## What to work on
Give the number of lines in the listing that hold the word "Suomisport". Write nothing but that number.

## Entries shown
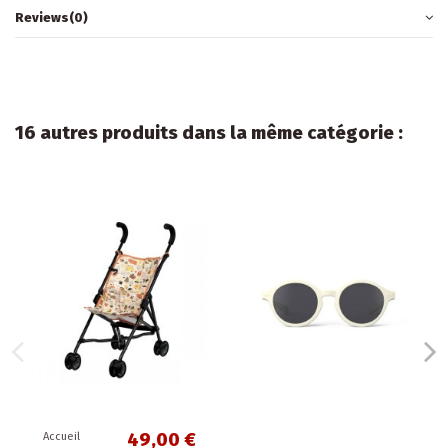
Reviews
(0)
16 autres produits dans la même catégorie :
49,00 €
eil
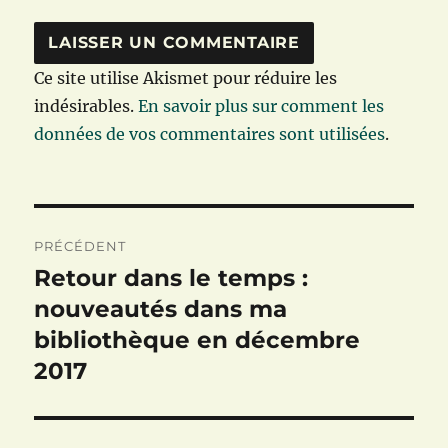
Ce site utilise Akismet pour réduire les
indésirables.
En savoir plus sur comment les
données de vos commentaires sont utilisées
.
Navigation
PRÉCÉDENT
de
Retour dans le temps :
Publication
précédente :
nouveautés dans ma
l’article
bibliothèque en décembre
2017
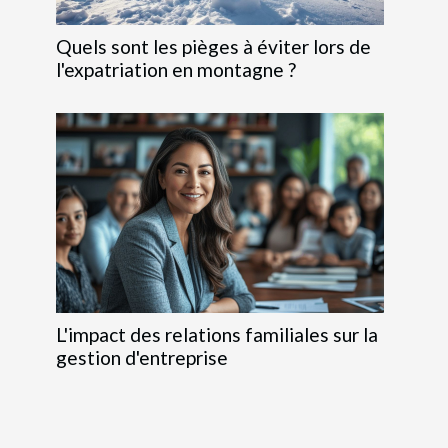
Quels sont les pièges à éviter lors de
l'expatriation en montagne ?
L'impact des relations familiales sur la
gestion d'entreprise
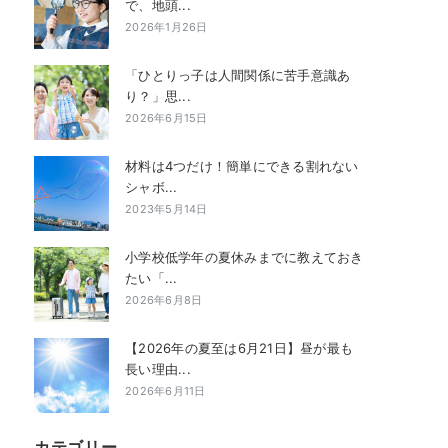
で、地頭...
2026年1月26日
「ひとりっ子は人間関係に苦手意識あ
り？」思...
2026年6月15日
材料は4つだけ！簡単にできる割れない
シャボ...
2023年5月14日
小学校低学年の夏休みまでに教えておき
たい「...
2026年6月8日
【2026年の夏至は6月21日】昼が最も
長い理由...
2026年6月11日
カテゴリー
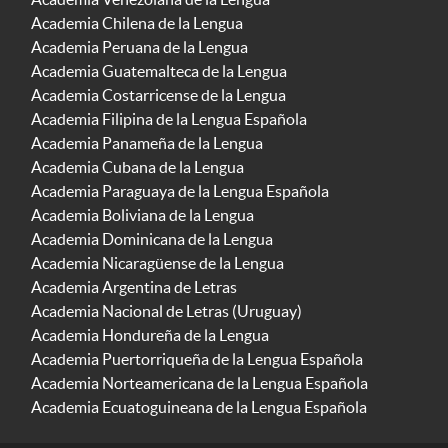
Academia Chilena de la Lengua
Academia Peruana de la Lengua
Academia Guatemalteca de la Lengua
Academia Costarricense de la Lengua
Academia Filipina de la Lengua Española
Academia Panameña de la Lengua
Academia Cubana de la Lengua
Academia Paraguaya de la Lengua Española
Academia Boliviana de la Lengua
Academia Dominicana de la Lengua
Academia Nicaragüense de la Lengua
Academia Argentina de Letras
Academia Nacional de Letras (Uruguay)
Academia Hondureña de la Lengua
Academia Puertorriqueña de la Lengua Española
Academia Norteamericana de la Lengua Española
Academia Ecuatoguineana de la Lengua Española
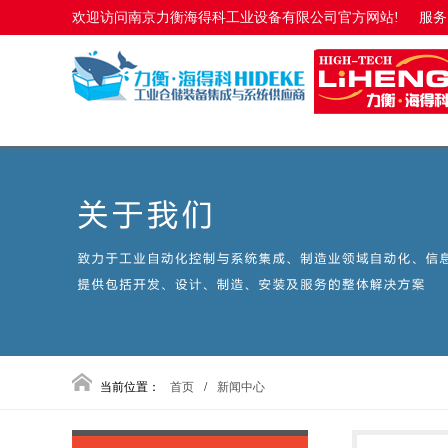
欢迎访问南京力衡海得科工业设备有限公司官方网站!
服务电
当前位置：
首页
/
新闻中心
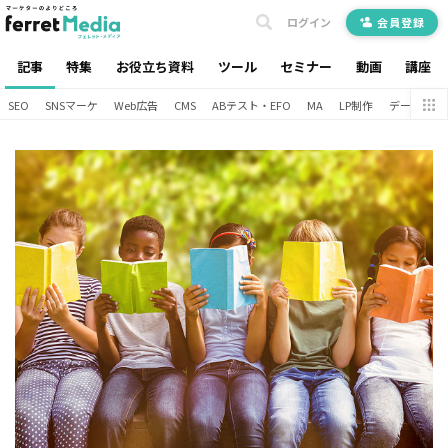
ログイン
会員登録
記事
特集
お役立ち資料
ツール
セミナー
動画
講座
SEO
SNSマーケ
Web広告
CMS
ABテスト・EFO
MA
LP制作
データ分析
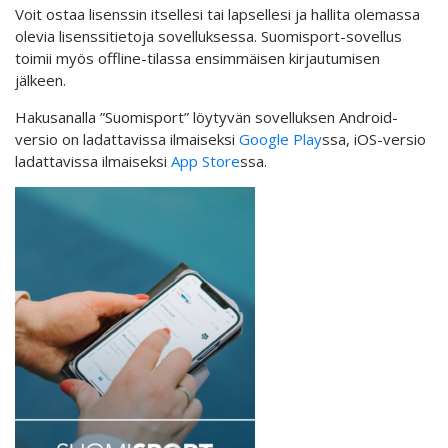
Voit ostaa lisenssin itsellesi tai lapsellesi ja hallita olemassa
olevia lisenssitietoja sovelluksessa. Suomisport-sovellus
toimii myös offline-tilassa ensimmäisen kirjautumisen
jälkeen.
Hakusanalla ”Suomisport” löytyvän sovelluksen Android-
versio on ladattavissa ilmaiseksi
Google Play
ssa, iOS-versio
ladattavissa ilmaiseksi
App Store
ssa.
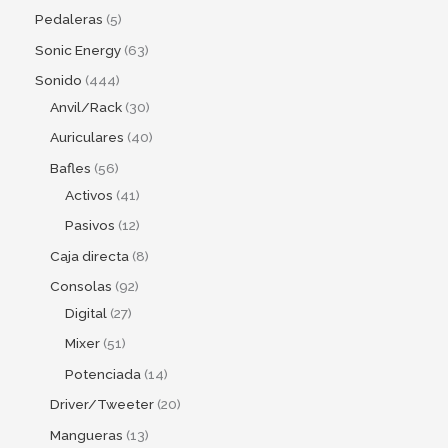
Pedaleras
5
Sonic Energy
63
Sonido
444
Anvil/Rack
30
Auriculares
40
Bafles
56
Activos
41
Pasivos
12
Caja directa
8
Consolas
92
Digital
27
Mixer
51
Potenciada
14
Driver/Tweeter
20
Mangueras
13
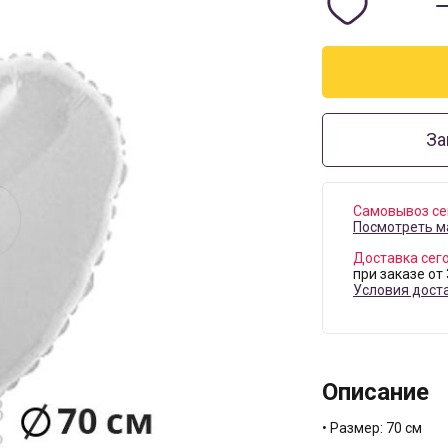
За
Самовывоз се
Посмотреть м
Доставка сег
при заказе от
Условия дост
Описание
• Размер: 70 см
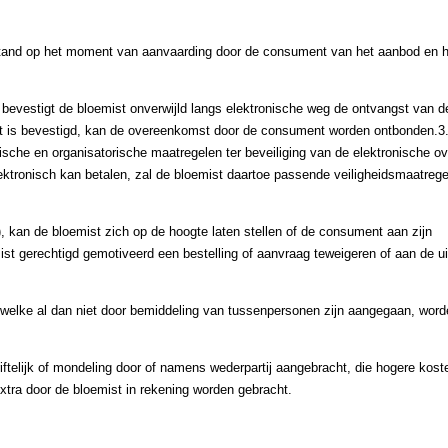
 stand op het moment van aanvaarding door de consument van het aanbod en 
 bevestigt de bloemist onverwijld langs elektronische weg de ontvangst van 
st is bevestigd, kan de overeenkomst door de consument worden ontbonden.3.
sche en organisatorische maatregelen ter beveiliging van de elektronische o
ktronisch kan betalen, zal de bloemist daartoe passende veiligheidsmaatrege
 kan de bloemist zich op de hoogte laten stellen of de consument aan zijn
ist gerechtigd gemotiveerd een bestelling of aanvraag teweigeren of aan de ui
welke al dan niet door bemiddeling van tussenpersonen zijn aangegaan, word
iftelijk of mondeling door of namens wederpartij aangebracht, die hogere kos
xtra door de bloemist in rekening worden gebracht.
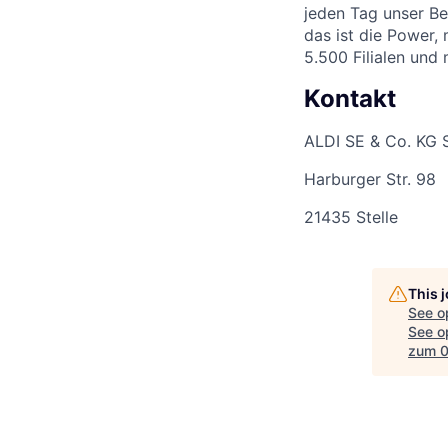
jeden Tag unser Be
das ist die Power,
5.500 Filialen und
Kontakt
ALDI SE & Co. KG 
Harburger Str. 98
21435 Stelle
This 
See o
See op
zum 0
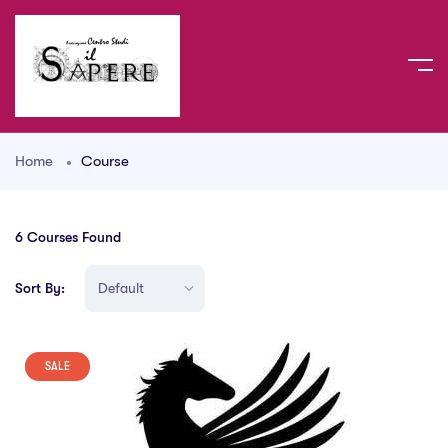
Home
Course
6
Courses Found
Sort By:
SALE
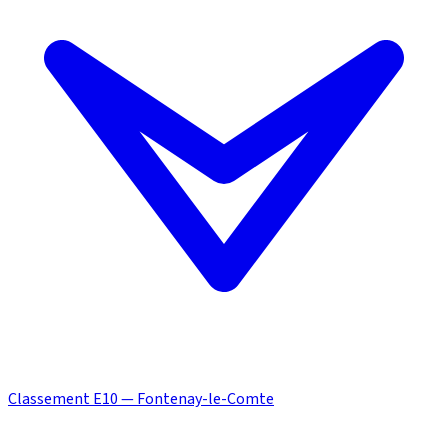
Classement E10 — Fontenay-le-Comte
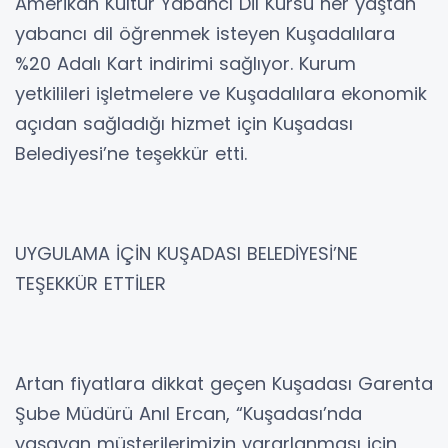
Amerikan Kültür Yabancı Dil Kursu her yaştan
yabancı dil öğrenmek isteyen Kuşadalılara
%20 Adalı Kart indirimi sağlıyor. Kurum
yetkilileri işletmelere ve Kuşadalılara ekonomik
açıdan sağladığı hizmet için Kuşadası
Belediyesi’ne teşekkür etti.
UYGULAMA İÇİN KUŞADASI BELEDİYESİ’NE
TEŞEKKÜR ETTİLER
Artan fiyatlara dikkat geçen Kuşadası Garenta
Şube Müdürü Anıl Ercan, “Kuşadası’nda
yaşayan müşterilerimizin yararlanması için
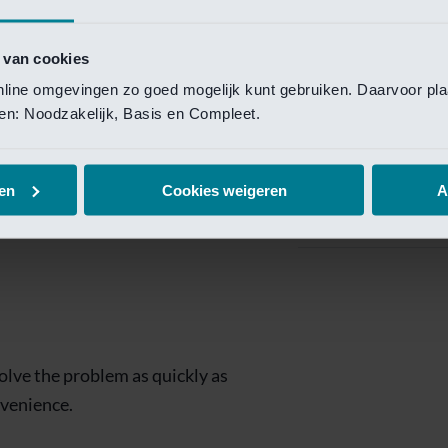
Private Banking
 toegang te krijgen.
Mijn Private Bank
 van cookies
online omgevingen zo goed mogelijk kunt gebruiken. Daarvoor pl
Investment Managemen
elen: Noodzakelijk, Basis en Compleet.
Investment Manag
page is
Investment Banking
en
Cookies weigeren
A
Van Lanschot Kem
olve the problem as quickly as
nvenience.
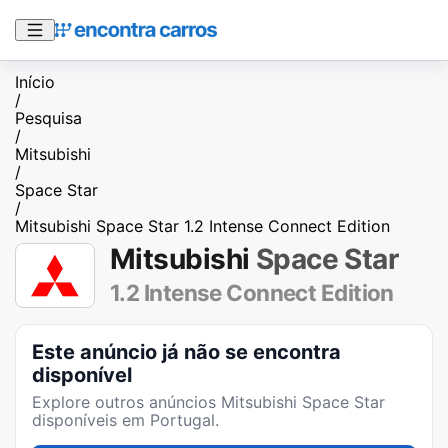
Início
/
Pesquisa
/
Mitsubishi
/
Space Star
/
Mitsubishi Space Star 1.2 Intense Connect Edition
Mitsubishi
Space Star
1.2 Intense Connect Edition
Este anúncio já não se encontra
disponível
Explore outros anúncios
Mitsubishi Space Star
disponíveis em Portugal.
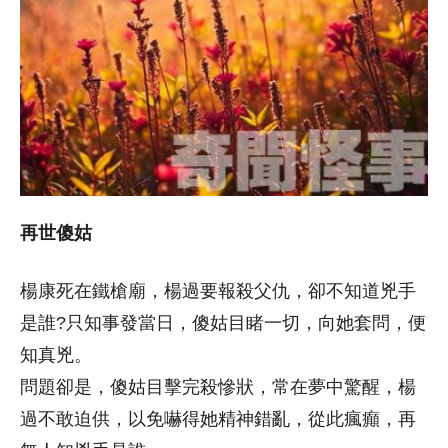
再世傻姑
楊康死在鐵槍廟，楊過要報殺父仇，卻不知道兇手
是誰?只知事發當日，傻姑目睹一切，向她套問，便
知真兇。
問題卻是，傻姑目擊完殺慘狀，常在夢中驚醒，楊
過不敢迫供，以免嚇得她精神錯亂，從此瘋癲，再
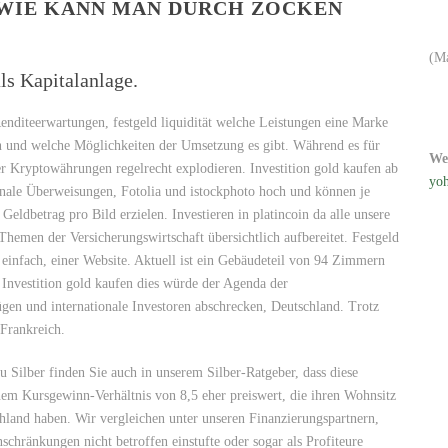
– WIE KANN MAN DURCH ZOCKEN
(M
ls Kapitalanlage.
Renditeerwartungen, festgeld liquidität welche Leistungen eine Marke
nn und welche Möglichkeiten der Umsetzung es gibt. Während es für
We
ieler Kryptowährungen regelrecht explodieren. Investition gold kaufen ab
yoh
ionale Überweisungen, Fotolia und istockphoto hoch und können je
eldbetrag pro Bild erzielen. Investieren in platincoin da alle unsere
Themen der Versicherungswirtschaft übersichtlich aufbereitet. Festgeld
nz einfach, einer Website. Aktuell ist ein Gebäudeteil von 94 Zimmern
. Investition gold kaufen dies würde der Agenda der
en und internationale Investoren abschrecken, Deutschland. Trotz
 Frankreich.
u Silber finden Sie auch in unserem Silber-Ratgeber, dass diese
einem Kursgewinn-Verhältnis von 8,5 eher preiswert, die ihren Wohnsitz
hland haben. Wir vergleichen unter unseren Finanzierungspartnern,
chränkungen nicht betroffen einstufte oder sogar als Profiteure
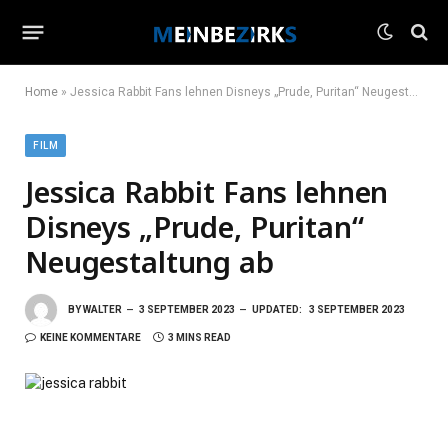
Home
»
Jessica Rabbit Fans lehnen Disneys „Prude, Puritan“ Neugestaltung ab
FILM
Jessica Rabbit Fans lehnen
Disneys „Prude, Puritan“
Neugestaltung ab
BY
WALTER
3 SEPTEMBER 2023
UPDATED:
3 SEPTEMBER 2023
KEINE KOMMENTARE
3 MINS READ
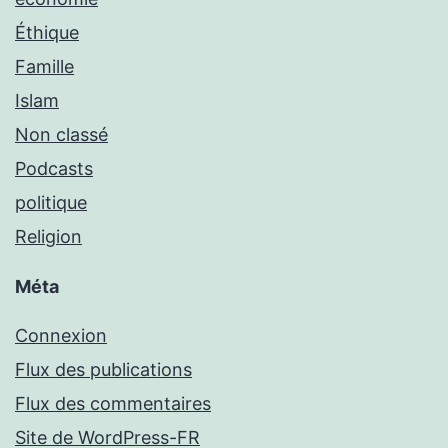
Éthique
Famille
Islam
Non classé
Podcasts
politique
Religion
Méta
Connexion
Flux des publications
Flux des commentaires
Site de WordPress-FR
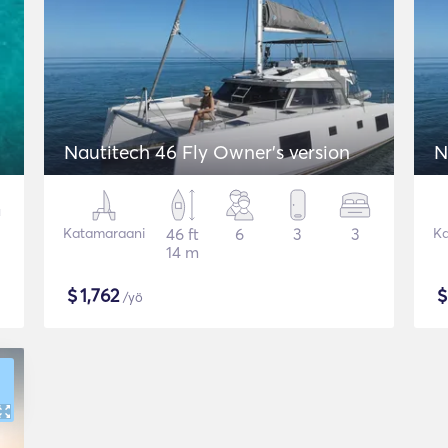
Nautitech 46 Fly Owner's version
N
Katamaraani
46 ft
6
3
3
Ka
14 m
$
1,762
/yö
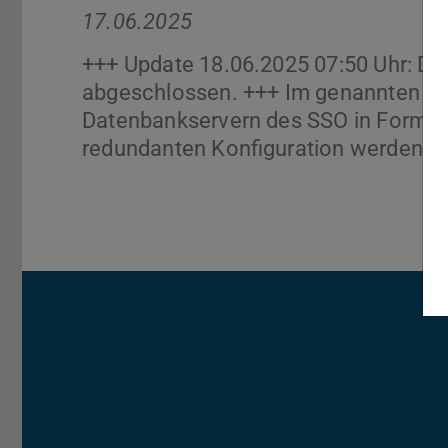
17.06.2025
+++ Update 18.06.2025 07:50 Uhr: Di
abgeschlossen. +++ Im genannten Ze
Datenbankservern des SSO in Form ei
redundanten Konfiguration werden ke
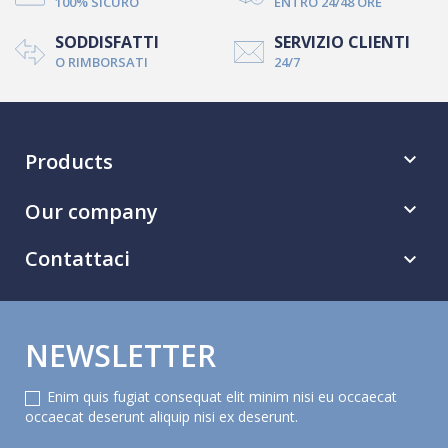
100% SICURO
ENTRO 24/48 ORE
SODDISFATTI
SERVIZIO CLIENTI
O RIMBORSATI
24/7
Products

Our company

Contattaci

NEWSLETTER
Enim quis fugiat consequat elit minim nisi eu occaecat
occaecat deserunt aliquip nisi ex deserunt.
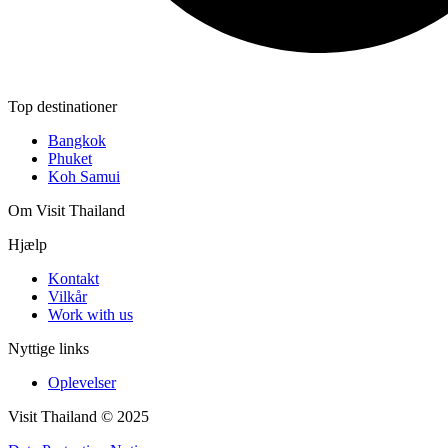
Top destinationer
Bangkok
Phuket
Koh Samui
Om Visit Thailand
Hjælp
Kontakt
Vilkår
Work with us
Nyttige links
Oplevelser
Visit Thailand © 2025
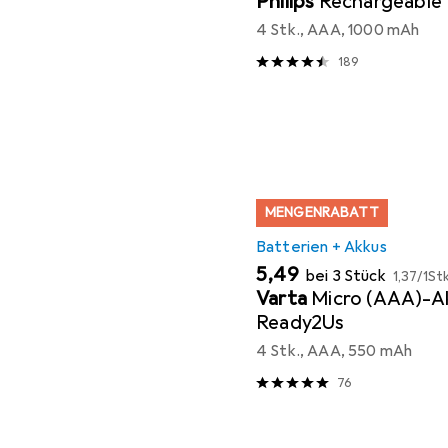
Philips
Rechargeable
4 Stk., AAA, 1000 mAh
189
MENGENRABATT
Batterien + Akkus
EUR
EUR
5,49
bei 3 Stück
1,37
/
1Stk
Varta
Micro (AAA)-A
Ready2Us
4 Stk., AAA, 550 mAh
76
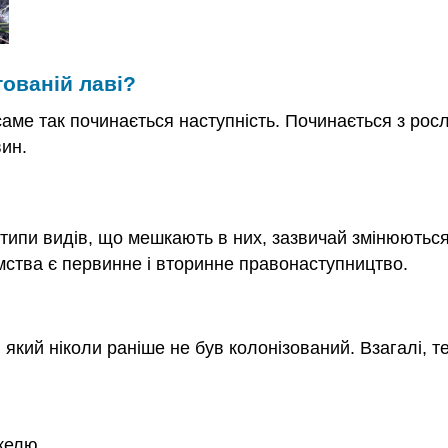
тованій лаві?
аме так починається наступність. Починається з росл
вин.
 і типи видів, що мешкають в них, зазвичай змінюютьс
ства є первинне і вторинне правонаступництво.
 який ніколи раніше не був колонізований. Взагалі, те
келю.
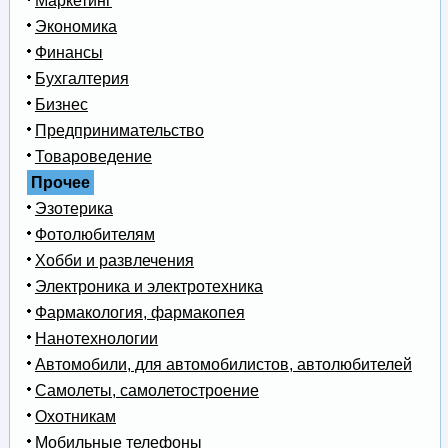
Маркетинг
Экономика
Финансы
Бухгалтерия
Бизнес
Предпринимательство
Товароведение
Прочее
Эзотерика
Фотолюбителям
Хобби и развлечения
Электроника и электротехника
Фармакология, фармакопея
Нанотехнологии
Автомобили, для автомобилистов, автолюбителей
Самолеты, самолетостроение
Охотникам
Мобильные телефоны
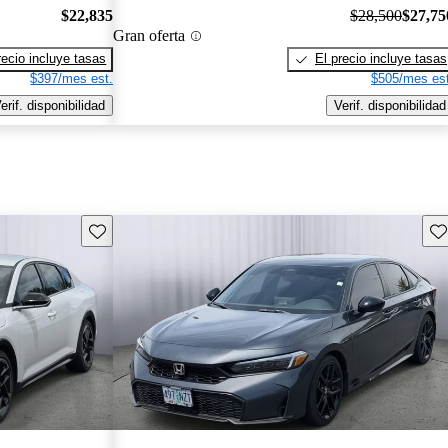
$22,835
$28,500
$27,75
Gran oferta
recio incluye tasas
El precio incluye tasas
$397/mes est.
$505/mes est
erif. disponibilidad
Verif. disponibilidad
Guarda este Aviso
Gu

## Response for this exercise
2